Dealing with legacy content

The biggest problem faced by large organisations with numerous content providers is legacy content. How do you deal with ageing content on a website with little in the way of central control?

At Headscape we work with a lot of organisations who have content heavy websites updated by large numbers of content providers. In many cases these sites have little in the way of central editorial control and so quickly become bloated with huge amounts of legacy content.

This amount of content creates some serious problems.

The problem with legacy content

With a lot of different people adding content to the website but few considering whether old content needs to be removed, it is not unusual for some site to have hundreds of thousands of pages. This creates two distinct problems; the ‘needle in a haystack’ scenario and out of date content.

A needle in a haystack

With some much content on the website it becomes increasingly hard for users to find the content they are looking for. Navigation becomes verbose and difficult to navigate. Search results return so many results that the chances of a user finding something they want is significantly reduced. In short users are left trying to find the proverbial needle in a haystack.

Needle in a haystack

Image provided courtesy of Shutterstock (Timothy Boomer)

Out of date content

With so much content on the website it is hard to ensure that everything is up to date. Old news stories and event listings long since past are only the tip of the iceberg. There is also content that is no longer accurate or now presents the organisation in the wrong light.

Although in theory each content provider should be responsible for ensuring that their own content is up-to-date this simply doesn’t work in practice. People leave, are too busy or simply forget to check the relevancy of content regularly.

In an ideal world there would be a team of central editors checking the pages on a regular basis to ensure the content is still relevant. However there are rarely the resources to do so. Even when their is a central editorial team they are normally too busy checking new content to worry about stuff already online.

Website showing out of date event

The other problem central editorial teams face is that when they suggest removing content they encounter political objections. Many content providers are defensive about their content even if they do not maintain it properly. They don’t like the idea of others telling them what they can and cannot have online. In other words they don’t like somebody telling them what to do.

The solution proposed by many content strategists would be a complete audit of the site. However, this involves checking every single page and that is just not practical in most cases. It also doesn’t solve the problem of politics. What is required is a solution that is automated.

An automated solution

An automated solution is good for two reasons. First, it doesn’t require anybody manually checking all of the pages. Second, it doesn’t require one person telling another that their content is going to be taken down. The whole thing just happens. People are much more likely to agree to an automated policy for content control than they are to being singled out as somebody who hasn’t maintained their content properly.

So how would this automated approach work in practice?

Automated review points

Essentially a review of a particular webpage would occur when certain criteria are met. This review could happen automatically or manually depending on your preference. However, in either case it requires your content management system being able to identify pages that have reached a certain age (or a certain time since they were last reviewed). In most cases this is something that already exists in a CMS or could easily be added.

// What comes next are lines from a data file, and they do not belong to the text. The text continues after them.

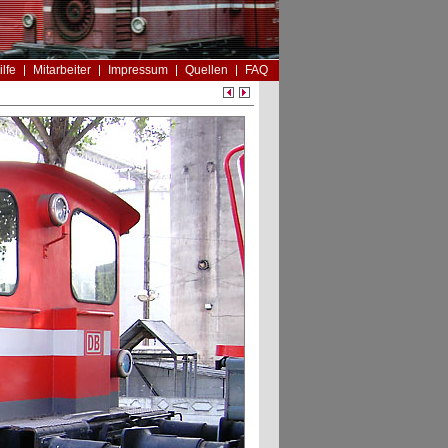
ilfe
Mitarbeiter
Impressum
Quellen
FAQ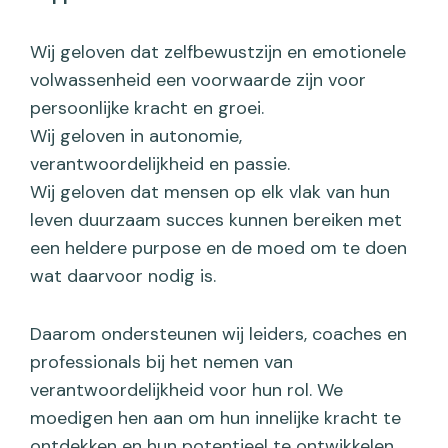
Wij geloven dat zelfbewustzijn en emotionele
volwassenheid een voorwaarde zijn voor
persoonlijke kracht en groei.
Wij geloven in autonomie,
verantwoordelijkheid en passie.
Wij geloven dat mensen op elk vlak van hun
leven duurzaam succes kunnen bereiken met
een heldere purpose en de moed om te doen
wat daarvoor nodig is.
Daarom ondersteunen wij leiders, coaches en
professionals bij het nemen van
verantwoordelijkheid voor hun rol. We
moedigen hen aan om hun innelijke kracht te
ontdekken en hun potentieel te ontwikkelen.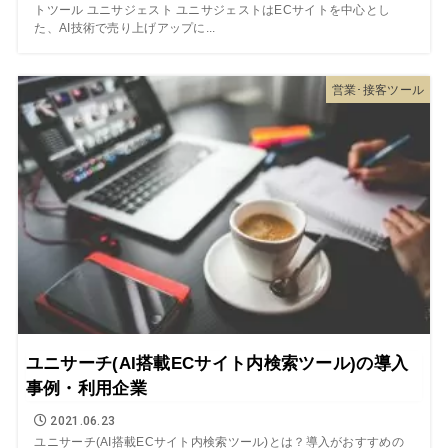
トツール ユニサジェスト ユニサジェストはECサイトを中心とし
た、AI技術で売り上げアップに...
営業･接客ツール
ユニサーチ(AI搭載ECサイト内検索ツール)の導入
事例・利用企業
2021.06.23
ユニサーチ(AI搭載ECサイト内検索ツール)とは？導入がおすすめの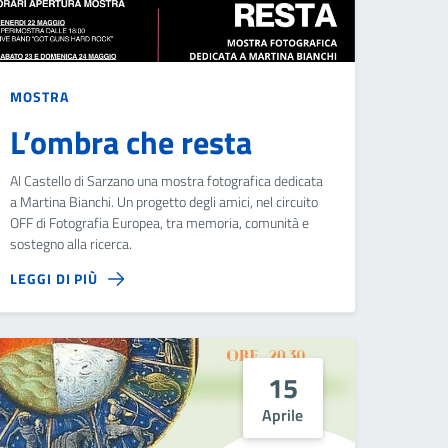
MOSTRA
L’ombra che resta
Al Castello di Sarzano una mostra fotografica dedicata
a Martina Bianchi. Un progetto degli amici, nel circuito
OFF di Fotografia Europea, tra memoria, comunità e
sostegno alla ricerca.
LEGGI DI PIÙ
15
Aprile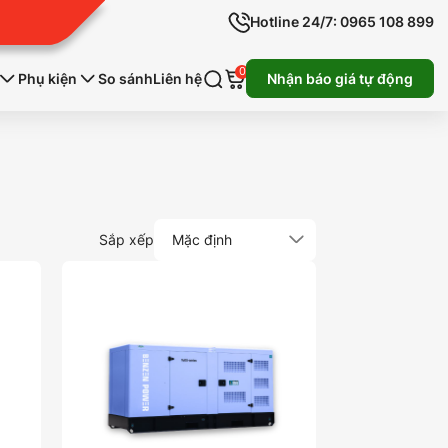
Hotline 24/7: 0965 108 899
0
Phụ kiện
So sánh
Liên hệ
Nhận báo giá tự động
Sắp xếp
Mặc định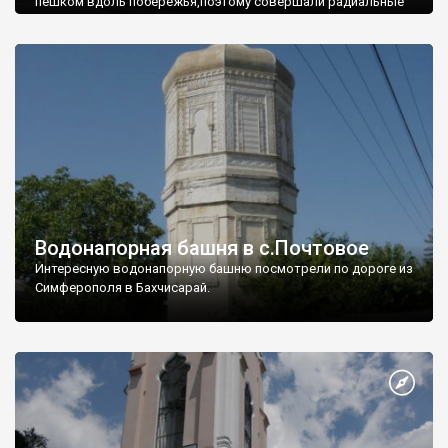
пешком вдоль побережья,поэтому совершали радиальные
вылазки из Оленевки.
Водонапорная башня в с.Почтовое
Интересную водонапорную башню посмотрели по дороге из
Симферополя в Бахчисарай.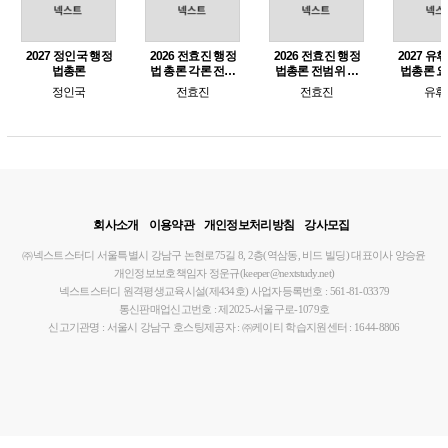
2027 정인국 행정
2026 전효진 행정
2026 전효진 행정
2027 유
법총론
법 총론 각론 전범
법총론 전범위 모
법총론 
위 모의고사 (공무
의고사 지방직 대
+기출문제
정인국
전효진
전효진
유휘
원 7급 대비)
비
회사소개
이용약관
개인정보처리방침
강사모집
㈜넥스트스터디
서울특별시 강남구 논현로75길 8, 2층(역삼동, 비드 빌딩)
대표이사 양승윤
개인정보보호책임자 정운규(keeper@nextstudy.net)
넥스트스터디 원격평생교육시설(제434호)
사업자등록번호 : 561-81-03379
통신판매업신고번호 : 제2025-서울구로-1079호
신고기관명 : 서울시 강남구
호스팅제공자 : ㈜케이티
학습지원센터 : 1644-8806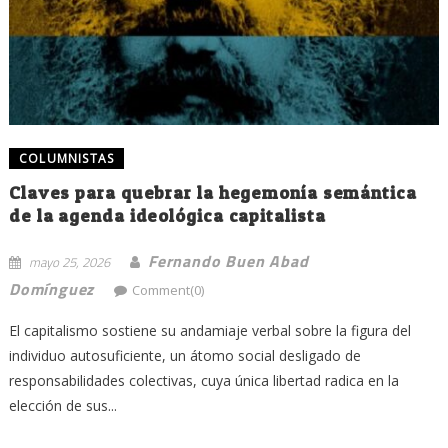
COLUMNISTAS
Claves para quebrar la hegemonía semántica
de la agenda ideológica capitalista
Fernando Buen Abad
mayo 25, 2026
Domínguez
Comment(0)
El capitalismo sostiene su andamiaje verbal sobre la figura del
individuo autosuficiente, un átomo social desligado de
responsabilidades colectivas, cuya única libertad radica en la
elección de sus...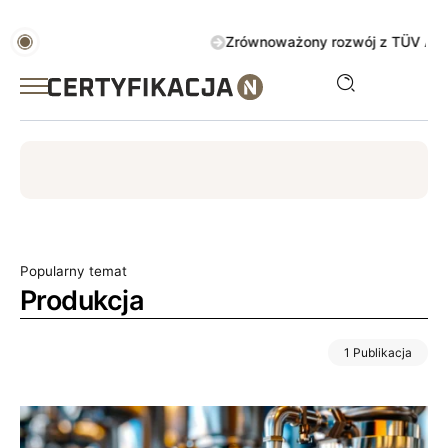
Zrównoważony rozwój z TÜV AUSTRIA 
ISO
ESG
TÜV
ISO 14001
Zrównoważony rozwój
Popularny temat
Produkcja
1 Publikacja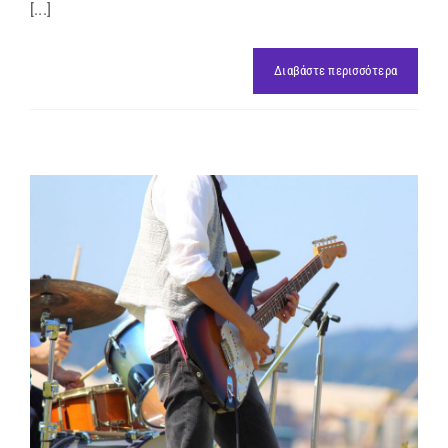
[...]
Διαβάστε περισσότερα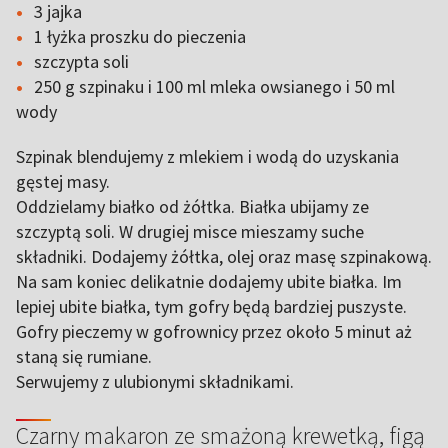
3 jajka
1 łyżka proszku do pieczenia
szczypta soli
250 g szpinaku i 100 ml mleka owsianego i 50 ml
wody
Szpinak blendujemy z mlekiem i wodą do uzyskania
gęstej masy.
Oddzielamy białko od żółtka. Białka ubijamy ze
szczyptą soli. W drugiej misce mieszamy suche
składniki. Dodajemy żółtka, olej oraz masę szpinakową.
Na sam koniec delikatnie dodajemy ubite białka. Im
lepiej ubite białka, tym gofry będą bardziej puszyste.
Gofry pieczemy w gofrownicy przez około 5 minut aż
staną się rumiane.
Serwujemy z ulubionymi składnikami.
Czarny makaron ze smażoną krewetką, figą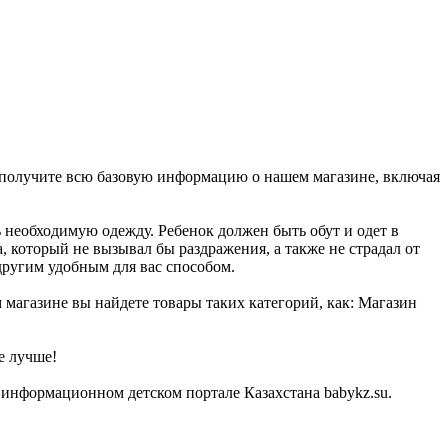
ы получите всю базовую информацию о нашем магазине, включая
 необходимую одежду. Ребенок должен быть обут и одет в
, который не вызывал бы раздражения, а также не страдал от
другим удобным для вас способом.
 магазине вы найдете товары таких категорий, как: Магазин
е лучше!
 информационном детском портале Казахстана babykz.su.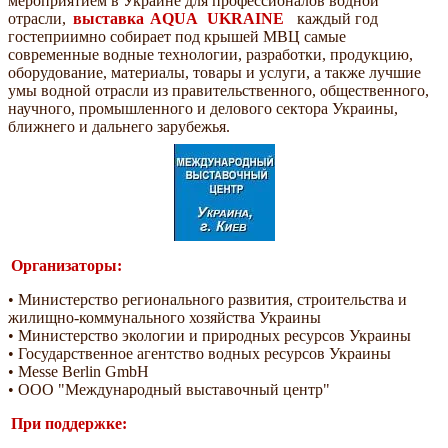
мероприятием в Украине для профессионалов водной
отрасли,
выставка
AQUA
UKRAINE
каждый год
гостеприимно собирает под крышей МВЦ самые
современные водные технологии, разработки, продукцию,
оборудование, материалы, товары и услуги, а также лучшие
умы водной отрасли из правительственного, общественного,
научного, промышленного и делового сектора Украины,
ближнего и дальнего зарубежья.
Организаторы:
• Министерство регионального развития, строительства и
жилищно-коммунального хозяйства Украины
• Министерство экологии и природных ресурсов Украины
• Государственное агентство водных ресурсов Украины
• Messe Berlin GmbH
• ООО "Международный выставочный центр"
При поддержке: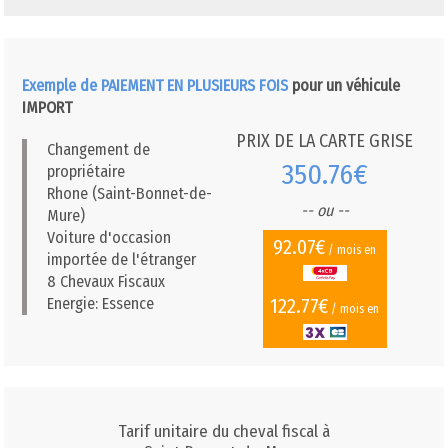
Exemple de PAIEMENT EN PLUSIEURS FOIS
pour un véhicule
IMPORT
PRIX DE LA CARTE GRISE
Changement de
350.76€
propriétaire
Rhone (Saint-Bonnet-de-
-- ou --
Mure)
Voiture d'occasion
92.07€
/ mois en
importée de l'étranger
8 Chevaux Fiscaux
122.77€
Energie: Essence
/ mois en
Tarif unitaire du cheval fiscal à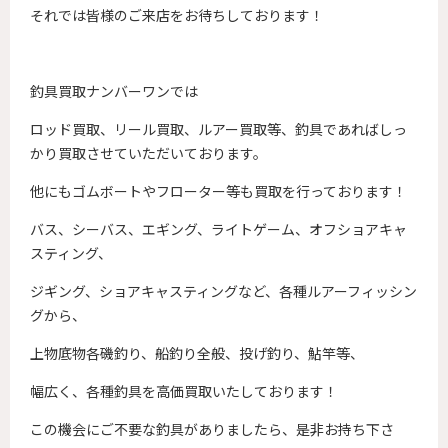
それでは皆様のご来店をお待ちしております！
釣具買取ナンバーワンでは
ロッド買取、リール買取、ルアー買取等、釣具であればしっ
かり買取させていただいております。
他にもゴムボートやフローター等も買取を行っております！
バス、シーバス、エギング、ライトゲーム、オフショアキャ
スティング、
ジギング、ショアキャスティングなど、各種ルアーフィッシン
グから、
上物底物各磯釣り、船釣り全般、投げ釣り、鮎竿等、
幅広く、各種釣具を高価買取いたしております！
この機会にご不要な釣具がありましたら、是非お持ち下さ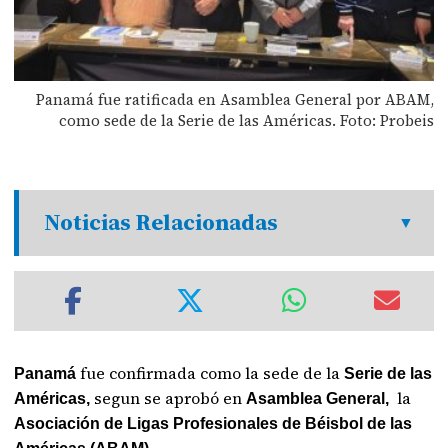
Panamá fue ratificada en Asamblea General por ABAM,
como sede de la Serie de las Américas. Foto: Probeis
Noticias Relacionadas
fue confirmada como la sede de la
Panamá
Serie de las
segun se aprobó en
la
Américas,
Asamblea General,
Asociación de Ligas Profesionales de Béisbol de las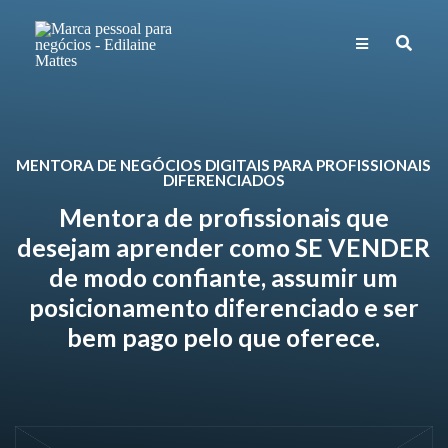
MENTORA DE NEGÓCIOS DIGITAIS PARA PROFISSIONAIS
DIFERENCIADOS
Mentora de profissionais que
desejam aprender como SE VENDER
de modo confiante, assumir um
posicionamento diferenciado e ser
bem pago pelo que oferece.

An alternative to time based review points would be traffic based. This is designed to remove content that is not really used by users rather than out of date content. This review point would be triggered if the traffic to a page falls below a certain threshold over a given period. This would indicate that the page is of little interest and is simply making it more difficult for the majority of people to find what they are after.

Image of the word policy being highlighted with pen

Image provided courtesy of Shutterstock (Aaron Amat)

This is a lesson Microsoft had to learn with its support pages. They had support pages for every conceivable issue. However, instead of helping users most of this content just cluttered up the site and made it harder for users to find what they really wanted. In the end they removed less frequented pages and their customer satisfaction shot up.

How often you choose to review pages or how low the traffic trigger is, is entirely up to you. This will depend on how often your site/organisation changes and how much you want to ask of your content providers.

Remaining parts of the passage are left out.